As Labor Nears, Oakland D.A. Labors On
By Christin Ayers, October 4, 2002 10:58 AMOAKLAND -- For Danielle Hilton, Fridays at the District Attorney’s Office are a breeze: Head four flights downstairs inside the Alameda County Courthouse, send a few hardened criminals to prison on a good day and make it home by dinner.
At 31, Hilton is one of the younger deputy district attorneys at the Alameda County Courthouse here. Her navy-blue business suit and conservative heels are offset by her girlish smile and short, sparkly gold nails that she painted herself.
She attributes the glow of her tawny skin to the bulge at the middle of her waist. "I’m due in two weeks!" she laughs to a colleague who passes her in the courthouse hallway.
But even at eight and a half months pregnant, Hilton, a UC Davis School of Law graduate, is not yet ready to trade in her cases for a cushy room in the maternity ward.
"I love my job!" Hilton says, laughing airily as she settles into a client consultation room outside of the courtroom where she just helped put a repeat drug offender behind bars for the next three years.
As Deputy District Attorney, Hilton is confronted with just about every crime that is committed within the city of Oakland.
"You see or hear about every crime," she says. "Most people have no idea how often crimes happen, but we see them all."
Hilton cut her judicial teeth in Oakland, prosecuting misdemeanor trials for two and half years before moving on to what attorneys call the Bridge, Oakland’s preliminary hearings unit, which determines whether a crime is a misdemeanor or felony.
Now Hilton is part of a specialized general crime team that handles a host of felony crimes, from burglary, to drug abuse, to homicide.
"My job is to deal with things that most people in this world don’t want to know exist," Hilton says. "It’s not pretty, it’s not simple, and it’s not clean."
Hilton’s job comes replete with long hours investigating gruesome violence and mindless crimes.
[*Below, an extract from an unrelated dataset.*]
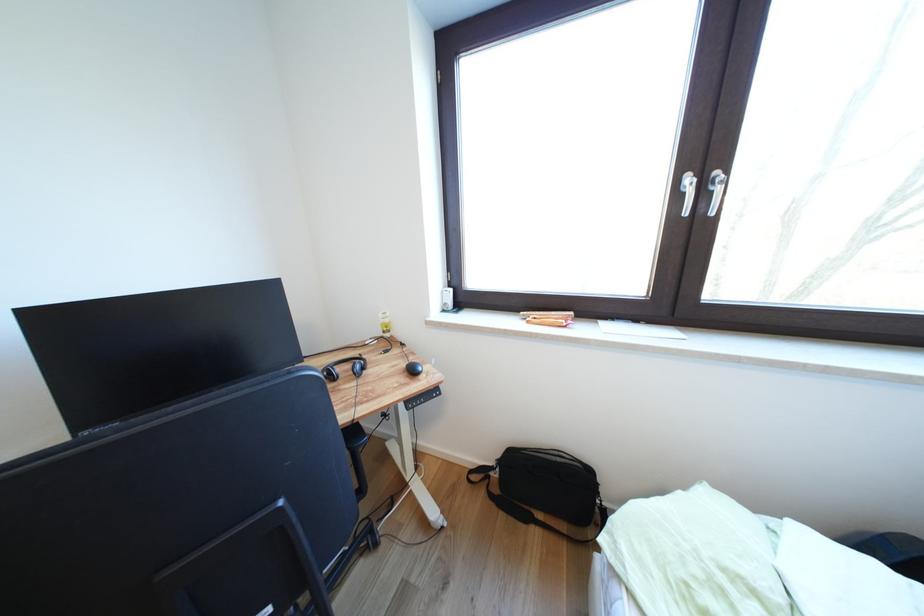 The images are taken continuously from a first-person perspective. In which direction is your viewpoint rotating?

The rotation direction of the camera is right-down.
It means poring over photographs and medical reports of grisly murders, talking with the devastated families of homicide, rape and robbery victims and sometimes, cajoling unwilling and uncomfortable witnesses into testifying.
Hilton has no illusions about the dangers that her job poses to her personal life. She admits that prosecution can cause anxiety ("Sometimes you just get burnt out!" she exclaims), and she is fiercely protective of her private life, choosing to discuss details of her family and upbringing only off the record.
"I have to watch my back," she says. "At the DA’s office, you hear about every crime that happens. It can make you neurotic."
But with six years of experience under her belt, Hilton does not flinch at violence or gore.
"I’ll read the paper over the weekend and see that five people were murdered. I just think, ‘Monday should be a busy day at the Bridge,’" she says casually.
While Hilton’s specialty is general crime, she relishes prosecuting sex cases.
"I like sex cases," she said. "A sex victim is a very real victim who you can’t help but care about."
Then there are the more difficult cases. A year ago, Hilton prosecuted a sexual assault case involving a young boy who had been molested by a male family friend.
"Putting a seven-year old on the stand, who was five or six when he was molested and having him talk to a room full of strangers about something that private, that taboo…"
Hilton sighs. "It was my most difficult case."
Yet Hilton cannot imagine working in another field. She believes that she will be a prosecutor for the rest of her life.
"When I’m in here working on a sex case on the weekends and my family is at home without me, it’s okay because I truly care about the people who I’m working for," she says. "I truly care about what I do."